Fertile soils are a synonym of hope in the midst of multiple ecological crises—including the current pandemic. Today they are in danger. Soils are living worlds, often invisible to our eyes but essential for the sustainability or our planet, which is why we must work together to protect them. More than a substrate for crops, soils are the source of life. That which ensures a plentiful supply of food. The hidden world under our feet that sustains the food that nourishes us. This is why agroecological principles focus primordially on taking good care of soils.
For this reason, I dedicate these words to those who guard the fertility of the soil, nourishing it daily so that it can feed and sustain our towns and cities. To those small-scale farmers that wake up early each morning to prepare the land for the production of food. Their relationship with soil is deeply intertwined with the practice of taking care of their local territories. When small-scale farmers take care of the land from a productive point of view, they are also taking care of their local territory in its cultural, economic and political dimensions, what not only provides them with the conditions to survive but allows them to live life with dignity.
The adverse effects of climate change are impacting small-scale farmers of the Global South in differentiated and significant ways. Agriculture, food sovereignty, and smallholder communities worldwide are at imminent risk mainly because of how close they are to the natural world. Rather than bringing new vulnerabilities, global environmental changes will exacerbate the problems that small-scale farmers already face. Similar to how COVID-19 has exacerbated our underlying and structural vulnerabilities. We require of proper responses to protect the most vulnerable and marginalized human groups, as well as other non-humans such as the soil, acknowledging our interdependence.
Over the past few weeks, analysts and experts have discussed the critical situation that food systems face at the global and local levels. The disarticulation of the supply chain, the changes in the demand for products, the insufficient infrastructure of roads and communication for the distribution of food, the lack of recognition of the small-scale farmers and their contribution of almost 70% to the food of the world—and Colombia, the concentration of the supply centers, and the health of farmers, are among the multiple problems that have been highlighted. The deep concern around the possibility of a food crisis, plus a climate and now a health crisis, requires of a profound transformation into hope and action, focused on delivering structural responses to rethink our food system, and therefore to guarantee the well-being and a dignified life to all—humans and non-humans.

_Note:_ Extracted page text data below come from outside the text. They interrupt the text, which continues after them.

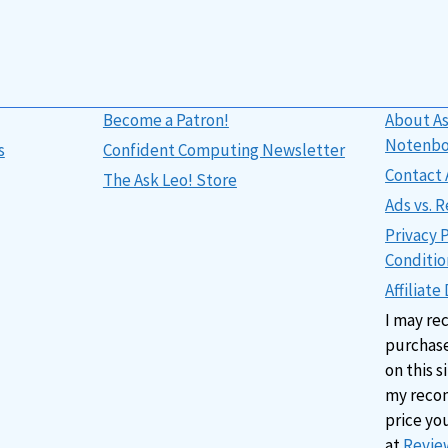
Become a Patron!
About As
Notenb
s
Confident Computing Newsletter
Contact 
The Ask Leo! Store
Ads vs.
Privacy 
Conditio
Affiliate
I may re
purchase
on this s
my reco
price yo
at
Review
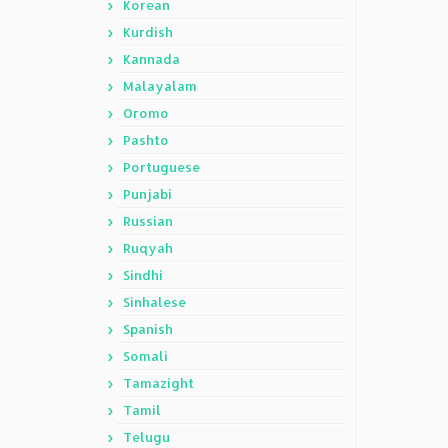
Korean
Kurdish
Kannada
Malayalam
Oromo
Pashto
Portuguese
Punjabi
Russian
Ruqyah
Sindhi
Sinhalese
Spanish
Somali
Tamazight
Tamil
Telugu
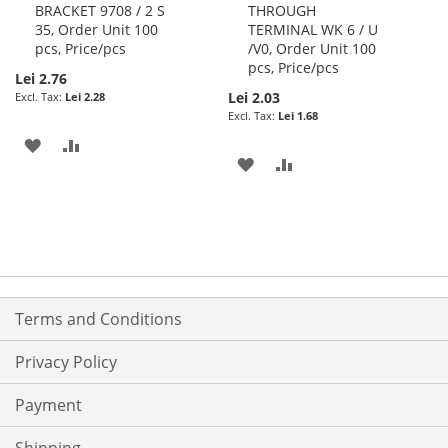
BRACKET 9708 / 2 S
THROUGH
Cart
Cart
35, Order Unit 100
TERMINAL WK 6 / U
pcs, Price/pcs
/V0, Order Unit 100
pcs, Price/pcs
Lei 2.76
Lei 2.03
Lei 2.28
Lei 1.68
ADD
ADD
ADD
ADD
TO
TO
TO
TO
WISH
COMPARE
WISH
COMPARE
LIST
LIST
Terms and Conditions
Privacy Policy
Payment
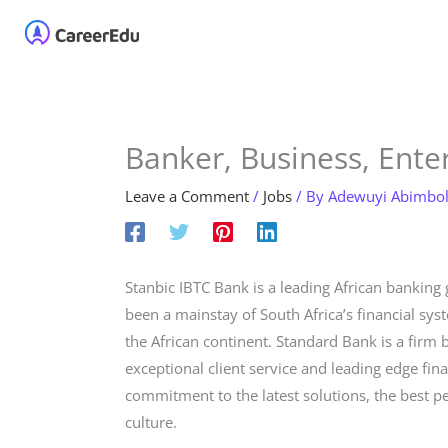
Skip
Home
About
Our 
to
content
Banker, Business, Enter
Leave a Comment
/
Jobs
/ By
Adewuyi Abimbo
Stanbic IBTC Bank is a leading African banking
been a mainstay of South Africa’s financial sy
the African continent. Standard Bank is a firm 
exceptional client service and leading edge fin
commitment to the latest solutions, the best p
culture.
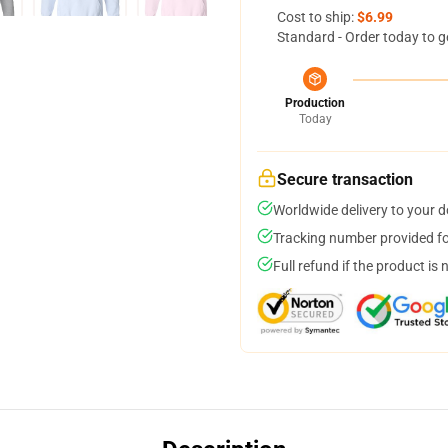
Cost to ship:
$6.99
Standard - Order today to g
Production
Today
Secure transaction
Worldwide delivery to your 
Tracking number provided for
Full refund if the product is 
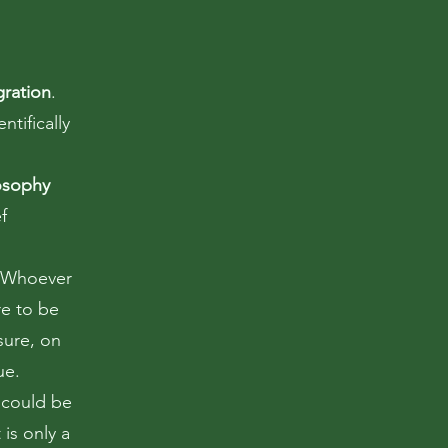
gration
.
ntifically
osophy
f
 Whoever
e to be
sure, on
ue.
 could be
t is only a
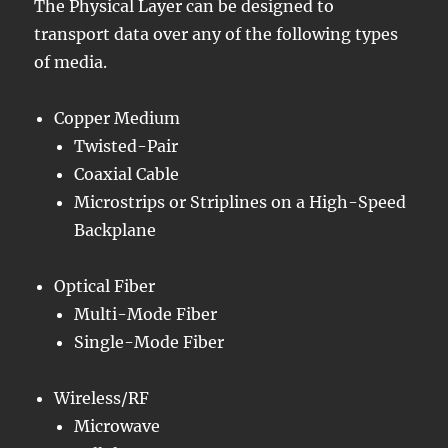
The Physical Layer can be designed to
transport data over any of the following types
of media.
Copper Medium
Twisted-Pair
Coaxial Cable
Microstrips or Striplines on a High-Speed
Backplane
Optical Fiber
Multi-Mode Fiber
Single-Mode Fiber
Wireless/RF
Microwave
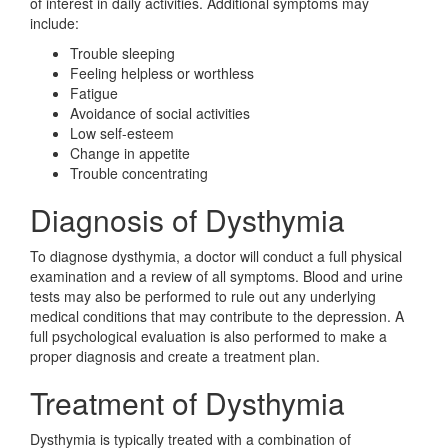
of interest in daily activities. Additional symptoms may
include:
Trouble sleeping
Feeling helpless or worthless
Fatigue
Avoidance of social activities
Low self-esteem
Change in appetite
Trouble concentrating
Diagnosis of Dysthymia
To diagnose dysthymia, a doctor will conduct a full physical
examination and a review of all symptoms. Blood and urine
tests may also be performed to rule out any underlying
medical conditions that may contribute to the depression. A
full psychological evaluation is also performed to make a
proper diagnosis and create a treatment plan.
Treatment of Dysthymia
Dysthymia is typically treated with a combination of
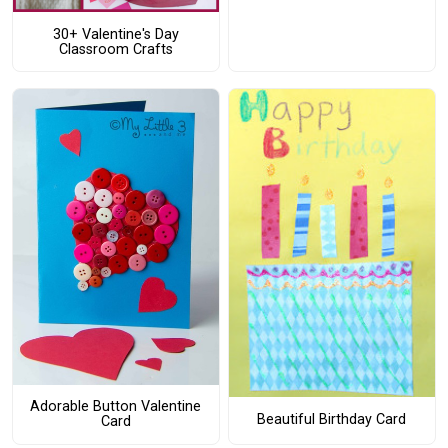
30+ Valentine's Day
Classroom Crafts
Adorable Button Valentine
Beautiful Birthday Card
Card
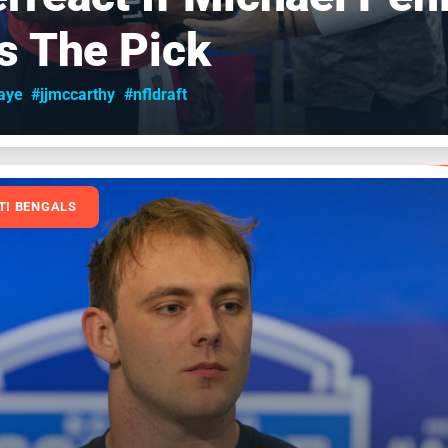
Is The Pick
aye
#jjmccarthy
#nfldraft
TI BENGALS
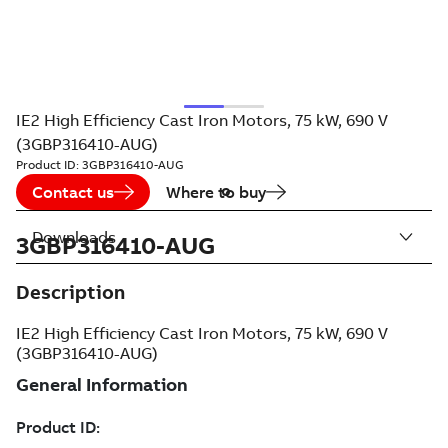
IE2 High Efficiency Cast Iron Motors, 75 kW, 690 V
(3GBP316410-AUG)
Product ID:
3GBP316410-AUG
Contact us
Where to buy
Downloads
3GBP316410-AUG
Description
IE2 High Efficiency Cast Iron Motors, 75 kW, 690 V
(3GBP316410-AUG)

We need to learn the lesson. We need to stop thinking about going back to normal after the pandemic, and start moving forward by putting into practice the experiences of small-scale farmers that have adopted agroecological principles to produce food while taking care of the environment, life, soil, and their local territories. Among many examples in Colombia, I would like to highlight the role of food networks and food initiatives such as the Red Nacional de Agricultura Familiar (National Network of Family Agriculture) and Red Nacional de Abastecimiento Agroalimentario de Colombia (National Network of agrifood supply), two organizations that recognize the fundamental role of small-scale farming in the food supply of Colombia.
According to FAO, "agroecology offers local solutions and empowers local economies and markets by keeping farmers in the field with improved livelihoods and a better quality of life.” It is for this reason that it is urgent to adopt policies that recognize agroecology as a viable strategy to respond to the food emergency that is on the horizon by highlighting its social and ecological principles such as solidarity, the regeneration of life, and the promotion of the social fabric. Agroecological initiatives also generate local, diversified and solidarity-based food systems that take protect the environment, enhance small-scale farmers' livelihood, strengthen territorial and community food autonomy, and promote solidarity-based economies.
Crises bring change. Many grassroots organizations and movements are trying to seize the moment by proposing and implementing alternatives to food systems. This crisis is an opportunity to think about the importance of the micro-universe under our feet and to recognize its guardians. Re-nourishing the land requires time and patience, recognizing small-scale farmers as the guardians of the soil is a first step towards fostering a more just and resilient future, that will allow us to move from a destructive food system based on conventional agriculture, to one based on agroecological principles that increases our resilience, rebuilds ecosystems, supports local and fair food systems, strengthens local communities, and promotes proximity circuits, bringing together producers and consumers who are more aware of the importance of soil and more willing to take good care of it.